Does the MCA promote Substituted Decision-Making or does it promote Supported Decision-Making ?
I was prompted to write this, because I came across the Law Commissions' consultation paper no 222 'Mental Capacity and Deprivation of Liberty A Consultation Paper'. As there is a possibility that the MCA and its Code of Practice will be changed, I am sending various bits and pieces to the consultation.
There is apparently a conflict between the MCA and some other developing law, which is summed up in section 3.20 of the consultation, which includes this definition:
Supported decision-making is a process of providing support to people whose decision-making ability is impaired to enable them to make their own decisions, whereas substituted decision-making involves someone making decisions on behalf of someone else on the basis of some objective standard such as best interests. If the Committee is correct, then the Mental Capacity Act clearly falls short: it provides for a substituted decision-making regime where decisions are made on behalf of the person in their best interests (for instance, by a court appointed deputy).
To start with, how would you apply supported decision-making to this decision: a patient is comatose after a car crash, and without intensive treatment will certainly die - with intensive treatment, there is a reasonable chance that the patient would survive, but there will inevitably be very serious permanent damage. For example, we know the patient has lost an arm, we think it likely the patient would be paralysed below the waist, and there might be some brain damage as well. The decision, is very clearly 'should we treat the patient, or should the patient be allowed to die ?'.
We cannot 'support the patient to tell us', because the patient is in a coma - and if we treat the patient to the stage where the patient is no longer comatose, the option of 'death by non-intervention' will have passed by. I shall call this 'the car crash coma scenario', and I will return to it later.

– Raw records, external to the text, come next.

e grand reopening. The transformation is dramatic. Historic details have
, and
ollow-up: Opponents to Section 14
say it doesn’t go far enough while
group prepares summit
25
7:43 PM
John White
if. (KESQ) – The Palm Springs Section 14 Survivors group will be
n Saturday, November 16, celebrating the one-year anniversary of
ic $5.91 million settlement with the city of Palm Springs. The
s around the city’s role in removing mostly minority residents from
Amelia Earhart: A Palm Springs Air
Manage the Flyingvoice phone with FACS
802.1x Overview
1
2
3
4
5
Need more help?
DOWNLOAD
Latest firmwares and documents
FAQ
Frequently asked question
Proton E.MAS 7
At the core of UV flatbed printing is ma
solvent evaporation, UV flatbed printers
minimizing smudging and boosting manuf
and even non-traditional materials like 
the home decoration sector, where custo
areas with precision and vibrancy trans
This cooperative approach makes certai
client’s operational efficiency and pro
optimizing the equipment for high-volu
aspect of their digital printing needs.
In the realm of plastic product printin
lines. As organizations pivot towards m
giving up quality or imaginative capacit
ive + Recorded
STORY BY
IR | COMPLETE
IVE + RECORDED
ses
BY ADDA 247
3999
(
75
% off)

On the other hand, many patients with an illness such as dementia, will still show feelings, emotions, preferences and likes and dislikes - all that they lack, in terms of the MCA, is the ability to adequately understand the consequences of 'complex choices'.
POINT 1:
The MCA does tend towards 'supported decision-making' in this situation.
Section 1(3) of the Act, describing its principles, says:
1(3) A person is not to be treated as unable to make a decision unless all practicable steps to help him to do so have been taken without success.
The section of the Act which most reinforces this 'objective' is probably section 3(3):
3(3) The fact that a person is able to retain the information relevant to a decision for a short period only does not prevent him from being regarded as able to make the decision.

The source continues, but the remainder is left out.